Stored data entries
────────────────────────────────────────

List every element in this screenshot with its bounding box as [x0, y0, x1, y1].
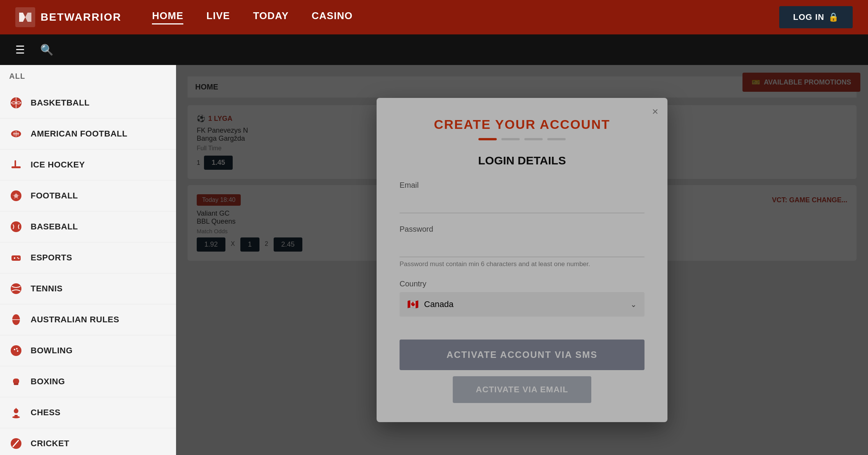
ice-hockey-icon — [9, 158, 23, 172]
modal-title: CREATE YOUR ACCOUNT — [400, 117, 644, 132]
main-layout: ALL BASKETBALL AMERICAN FOOTBALL ICE HOC… — [0, 65, 868, 455]
sidebar-item-boxing[interactable]: BOXING — [0, 366, 176, 397]
lock-icon: 🔒 — [828, 12, 839, 22]
modal-subtitle: LOGIN DETAILS — [400, 154, 644, 167]
sidebar-item-chess[interactable]: CHESS — [0, 397, 176, 428]
country-form-group: Country 🇨🇦 Canada ⌄ — [400, 280, 644, 317]
svg-point-17 — [17, 257, 18, 258]
sidebar-label-american-football: AMERICAN FOOTBALL — [31, 129, 127, 139]
logo-area: BETWARRIOR — [15, 7, 121, 27]
sidebar-item-american-football[interactable]: AMERICAN FOOTBALL — [0, 119, 176, 150]
sidebar-label-boxing: BOXING — [31, 377, 65, 387]
svg-rect-26 — [13, 379, 19, 384]
password-form-group: Password Password must contain min 6 cha… — [400, 225, 644, 268]
sidebar-item-cricket[interactable]: CRICKET — [0, 428, 176, 455]
sidebar-item-australian-rules[interactable]: AUSTRALIAN RULES — [0, 304, 176, 335]
top-nav: BETWARRIOR HOME LIVE TODAY CASINO LOG IN… — [0, 0, 868, 34]
sidebar-label-baseball: BASEBALL — [31, 222, 78, 232]
password-input[interactable] — [400, 237, 644, 257]
modal-dot-3 — [524, 138, 543, 140]
logo-text: BETWARRIOR — [41, 11, 121, 23]
chess-icon — [9, 406, 23, 419]
modal-progress-dots — [400, 138, 644, 140]
sidebar-item-ice-hockey[interactable]: ICE HOCKEY — [0, 150, 176, 180]
sidebar-label-chess: CHESS — [31, 408, 60, 418]
svg-rect-29 — [15, 415, 18, 416]
email-input[interactable] — [400, 193, 644, 213]
activate-sms-button[interactable]: ACTIVATE ACCOUNT VIA SMS — [400, 340, 644, 370]
sidebar-label-tennis: TENNIS — [31, 284, 63, 294]
svg-point-13 — [11, 221, 21, 232]
login-label: LOG IN — [793, 12, 824, 22]
sidebar-label-bowling: BOWLING — [31, 346, 73, 356]
svg-point-25 — [17, 350, 18, 352]
country-select[interactable]: 🇨🇦 Canada ⌄ — [400, 292, 644, 317]
sidebar-label-esports: ESPORTS — [31, 253, 72, 263]
sidebar-label-football: FOOTBALL — [31, 191, 78, 201]
sidebar-all-label: ALL — [0, 65, 176, 88]
svg-point-12 — [14, 194, 18, 198]
sidebar-item-baseball[interactable]: BASEBALL — [0, 211, 176, 242]
sidebar: ALL BASKETBALL AMERICAN FOOTBALL ICE HOC… — [0, 65, 176, 455]
modal-close-button[interactable]: × — [652, 106, 658, 118]
svg-rect-14 — [11, 255, 21, 261]
esports-icon — [9, 251, 23, 265]
chevron-down-icon: ⌄ — [630, 300, 637, 309]
boxing-icon — [9, 375, 23, 388]
bowling-icon — [9, 344, 23, 358]
american-football-icon — [9, 127, 23, 141]
sidebar-item-esports[interactable]: ESPORTS — [0, 242, 176, 273]
sidebar-label-cricket: CRICKET — [31, 439, 69, 448]
football-icon — [9, 189, 23, 203]
password-hint: Password must contain min 6 characters a… — [400, 260, 644, 268]
svg-point-23 — [14, 349, 15, 350]
email-label: Email — [400, 181, 644, 190]
australian-rules-icon — [9, 313, 23, 327]
svg-rect-8 — [15, 160, 16, 167]
tennis-icon — [9, 282, 23, 296]
cricket-icon — [9, 437, 23, 450]
modal-dot-1 — [478, 138, 497, 140]
modal-dot-4 — [547, 138, 566, 140]
svg-rect-9 — [11, 166, 21, 168]
country-flag: 🇨🇦 — [407, 299, 419, 310]
svg-point-22 — [11, 345, 21, 356]
logo-icon — [15, 7, 35, 27]
svg-point-19 — [11, 283, 21, 294]
svg-rect-27 — [14, 383, 18, 385]
sidebar-item-football[interactable]: FOOTBALL — [0, 180, 176, 211]
modal: × CREATE YOUR ACCOUNT LOGIN DETAILS Emai… — [377, 98, 667, 422]
sidebar-item-bowling[interactable]: BOWLING — [0, 335, 176, 366]
sidebar-label-australian-rules: AUSTRALIAN RULES — [31, 315, 119, 325]
search-icon[interactable]: 🔍 — [40, 44, 54, 56]
nav-home[interactable]: HOME — [152, 10, 183, 24]
email-form-group: Email — [400, 181, 644, 213]
password-label: Password — [400, 225, 644, 234]
baseball-icon — [9, 220, 23, 234]
svg-point-18 — [18, 258, 20, 259]
country-label: Country — [400, 280, 644, 288]
login-button[interactable]: LOG IN 🔒 — [779, 6, 853, 28]
second-bar: ☰ 🔍 — [0, 34, 868, 65]
activate-email-button[interactable]: ACTIVATE VIA EMAIL — [453, 376, 591, 403]
nav-links: HOME LIVE TODAY CASINO — [152, 10, 779, 24]
nav-casino[interactable]: CASINO — [312, 10, 352, 24]
nav-today[interactable]: TODAY — [253, 10, 289, 24]
sidebar-item-tennis[interactable]: TENNIS — [0, 273, 176, 304]
hamburger-icon[interactable]: ☰ — [15, 44, 25, 56]
country-name: Canada — [424, 299, 625, 309]
nav-live[interactable]: LIVE — [206, 10, 230, 24]
sidebar-label-basketball: BASKETBALL — [31, 98, 90, 108]
sidebar-label-ice-hockey: ICE HOCKEY — [31, 160, 85, 170]
sidebar-item-basketball[interactable]: BASKETBALL — [0, 88, 176, 119]
modal-dot-2 — [501, 138, 520, 140]
content-area: HOME 🎫 AVAILABLE PROMOTIONS ⚽ 1 LYGA FK … — [176, 65, 868, 455]
svg-point-24 — [16, 348, 18, 349]
basketball-icon — [9, 96, 23, 110]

────────────────────────────────────────

## The problem
The entries are to be transcribed word for word, without their images.

## Solved problem
List every element in this screenshot with its bounding box as [x0, y0, x1, y1].
ice-hockey-icon — [9, 158, 23, 172]
modal-title: CREATE YOUR ACCOUNT — [400, 117, 644, 132]
main-layout: ALL BASKETBALL AMERICAN FOOTBALL ICE HOC… — [0, 65, 868, 455]
sidebar-item-boxing[interactable]: BOXING — [0, 366, 176, 397]
lock-icon: 🔒 — [828, 12, 839, 22]
modal-subtitle: LOGIN DETAILS — [400, 154, 644, 167]
sidebar-item-chess[interactable]: CHESS — [0, 397, 176, 428]
country-form-group: Country 🇨🇦 Canada ⌄ — [400, 280, 644, 317]
svg-point-17 — [17, 257, 18, 258]
sidebar-label-american-football: AMERICAN FOOTBALL — [31, 129, 127, 139]
logo-area: BETWARRIOR — [15, 7, 121, 27]
sidebar-item-american-football[interactable]: AMERICAN FOOTBALL — [0, 119, 176, 150]
sidebar-label-boxing: BOXING — [31, 377, 65, 387]
svg-rect-26 — [13, 379, 19, 384]
password-form-group: Password Password must contain min 6 cha… — [400, 225, 644, 268]
sidebar-item-cricket[interactable]: CRICKET — [0, 428, 176, 455]
sidebar-item-australian-rules[interactable]: AUSTRALIAN RULES — [0, 304, 176, 335]
top-nav: BETWARRIOR HOME LIVE TODAY CASINO LOG IN… — [0, 0, 868, 34]
sidebar-label-baseball: BASEBALL — [31, 222, 78, 232]
password-input[interactable] — [400, 237, 644, 257]
modal-dot-3 — [524, 138, 543, 140]
logo-text: BETWARRIOR — [41, 11, 121, 23]
chess-icon — [9, 406, 23, 419]
modal-progress-dots — [400, 138, 644, 140]
sidebar-item-ice-hockey[interactable]: ICE HOCKEY — [0, 150, 176, 180]
sidebar-label-chess: CHESS — [31, 408, 60, 418]
svg-rect-29 — [15, 415, 18, 416]
email-input[interactable] — [400, 193, 644, 213]
activate-sms-button[interactable]: ACTIVATE ACCOUNT VIA SMS — [400, 340, 644, 370]
sidebar-label-tennis: TENNIS — [31, 284, 63, 294]
svg-point-13 — [11, 221, 21, 232]
login-label: LOG IN — [793, 12, 824, 22]
sidebar-label-bowling: BOWLING — [31, 346, 73, 356]
svg-point-25 — [17, 350, 18, 352]
country-select[interactable]: 🇨🇦 Canada ⌄ — [400, 292, 644, 317]
sidebar-label-esports: ESPORTS — [31, 253, 72, 263]
sidebar-label-football: FOOTBALL — [31, 191, 78, 201]
sidebar-all-label: ALL — [0, 65, 176, 88]
svg-point-12 — [14, 194, 18, 198]
sidebar-item-baseball[interactable]: BASEBALL — [0, 211, 176, 242]
sidebar: ALL BASKETBALL AMERICAN FOOTBALL ICE HOC… — [0, 65, 176, 455]
modal-close-button[interactable]: × — [652, 106, 658, 118]
svg-rect-14 — [11, 255, 21, 261]
esports-icon — [9, 251, 23, 265]
chevron-down-icon: ⌄ — [630, 300, 637, 309]
boxing-icon — [9, 375, 23, 388]
bowling-icon — [9, 344, 23, 358]
american-football-icon — [9, 127, 23, 141]
sidebar-item-esports[interactable]: ESPORTS — [0, 242, 176, 273]
sidebar-label-cricket: CRICKET — [31, 439, 69, 448]
football-icon — [9, 189, 23, 203]
password-hint: Password must contain min 6 characters a… — [400, 260, 644, 268]
svg-point-23 — [14, 349, 15, 350]
email-label: Email — [400, 181, 644, 190]
australian-rules-icon — [9, 313, 23, 327]
svg-rect-8 — [15, 160, 16, 167]
tennis-icon — [9, 282, 23, 296]
cricket-icon — [9, 437, 23, 450]
modal-dot-1 — [478, 138, 497, 140]
modal-dot-4 — [547, 138, 566, 140]
svg-rect-9 — [11, 166, 21, 168]
country-flag: 🇨🇦 — [407, 299, 419, 310]
svg-point-22 — [11, 345, 21, 356]
logo-icon — [15, 7, 35, 27]
svg-point-19 — [11, 283, 21, 294]
svg-rect-27 — [14, 383, 18, 385]
sidebar-item-football[interactable]: FOOTBALL — [0, 180, 176, 211]
modal: × CREATE YOUR ACCOUNT LOGIN DETAILS Emai… — [377, 98, 667, 422]
sidebar-item-bowling[interactable]: BOWLING — [0, 335, 176, 366]
sidebar-label-australian-rules: AUSTRALIAN RULES — [31, 315, 119, 325]
search-icon[interactable]: 🔍 — [40, 44, 54, 56]
nav-home[interactable]: HOME — [152, 10, 183, 24]
email-form-group: Email — [400, 181, 644, 213]
password-label: Password — [400, 225, 644, 234]
baseball-icon — [9, 220, 23, 234]
svg-point-18 — [18, 258, 20, 259]
country-label: Country — [400, 280, 644, 288]
login-button[interactable]: LOG IN 🔒 — [779, 6, 853, 28]
second-bar: ☰ 🔍 — [0, 34, 868, 65]
activate-email-button[interactable]: ACTIVATE VIA EMAIL — [453, 376, 591, 403]
nav-links: HOME LIVE TODAY CASINO — [152, 10, 779, 24]
nav-casino[interactable]: CASINO — [312, 10, 352, 24]
nav-today[interactable]: TODAY — [253, 10, 289, 24]
sidebar-item-tennis[interactable]: TENNIS — [0, 273, 176, 304]
hamburger-icon[interactable]: ☰ — [15, 44, 25, 56]
country-name: Canada — [424, 299, 625, 309]
nav-live[interactable]: LIVE — [206, 10, 230, 24]
sidebar-label-basketball: BASKETBALL — [31, 98, 90, 108]
sidebar-label-ice-hockey: ICE HOCKEY — [31, 160, 85, 170]
sidebar-item-basketball[interactable]: BASKETBALL — [0, 88, 176, 119]
modal-dot-2 — [501, 138, 520, 140]
content-area: HOME 🎫 AVAILABLE PROMOTIONS ⚽ 1 LYGA FK … — [176, 65, 868, 455]
svg-point-24 — [16, 348, 18, 349]
basketball-icon — [9, 96, 23, 110]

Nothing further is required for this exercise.